Directions for this task: The lines below from the one with "gráfico, dibujo técnico" up to and including the one with "Spachtelkleber SX 20" are what you should set down, exactly and without pictures.

[Extracted data entries]
____________

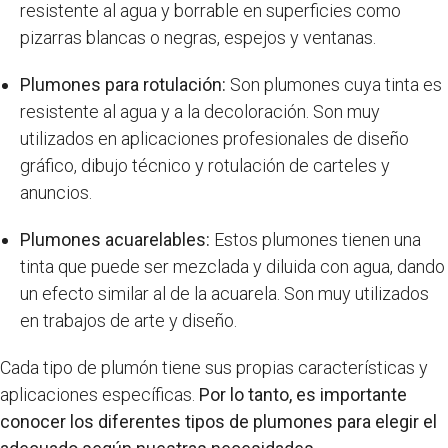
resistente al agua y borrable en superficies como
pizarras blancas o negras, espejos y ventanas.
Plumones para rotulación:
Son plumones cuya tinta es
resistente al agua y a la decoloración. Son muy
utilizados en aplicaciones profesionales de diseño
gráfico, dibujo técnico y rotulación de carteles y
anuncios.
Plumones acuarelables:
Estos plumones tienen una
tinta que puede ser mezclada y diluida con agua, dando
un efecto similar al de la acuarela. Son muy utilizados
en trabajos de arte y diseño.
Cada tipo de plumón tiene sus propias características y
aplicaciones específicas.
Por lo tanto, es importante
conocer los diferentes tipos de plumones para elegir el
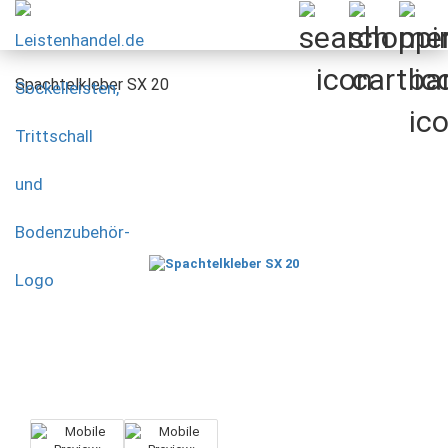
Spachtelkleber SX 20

____________

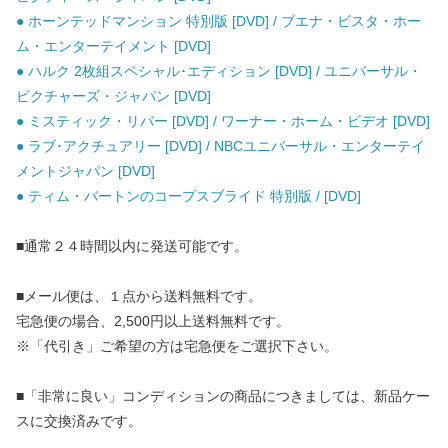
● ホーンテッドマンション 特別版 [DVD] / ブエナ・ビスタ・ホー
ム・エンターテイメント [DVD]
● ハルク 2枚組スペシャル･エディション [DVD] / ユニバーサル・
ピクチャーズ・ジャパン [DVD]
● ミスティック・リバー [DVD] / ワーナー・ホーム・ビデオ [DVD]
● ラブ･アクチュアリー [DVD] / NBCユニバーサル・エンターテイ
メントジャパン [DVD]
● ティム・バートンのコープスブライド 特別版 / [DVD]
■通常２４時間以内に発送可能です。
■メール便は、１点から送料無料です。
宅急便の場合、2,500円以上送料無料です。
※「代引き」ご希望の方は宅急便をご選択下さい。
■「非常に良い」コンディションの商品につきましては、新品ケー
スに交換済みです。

____________

Final answer:
gráfico, dibujo técnico y rotulación de carteles y
anuncios.
Plumones acuarelables:
Estos plumones tienen una
tinta que puede ser mezclada y diluida con agua, dando
un efecto similar al de la acuarela. Son muy utilizados
en trabajos de arte y diseño.
Cada tipo de plumón tiene sus propias características y
aplicaciones específicas.
Por lo tanto, es importante
conocer los diferentes tipos de plumones para elegir el
Spachtelkleber SX 20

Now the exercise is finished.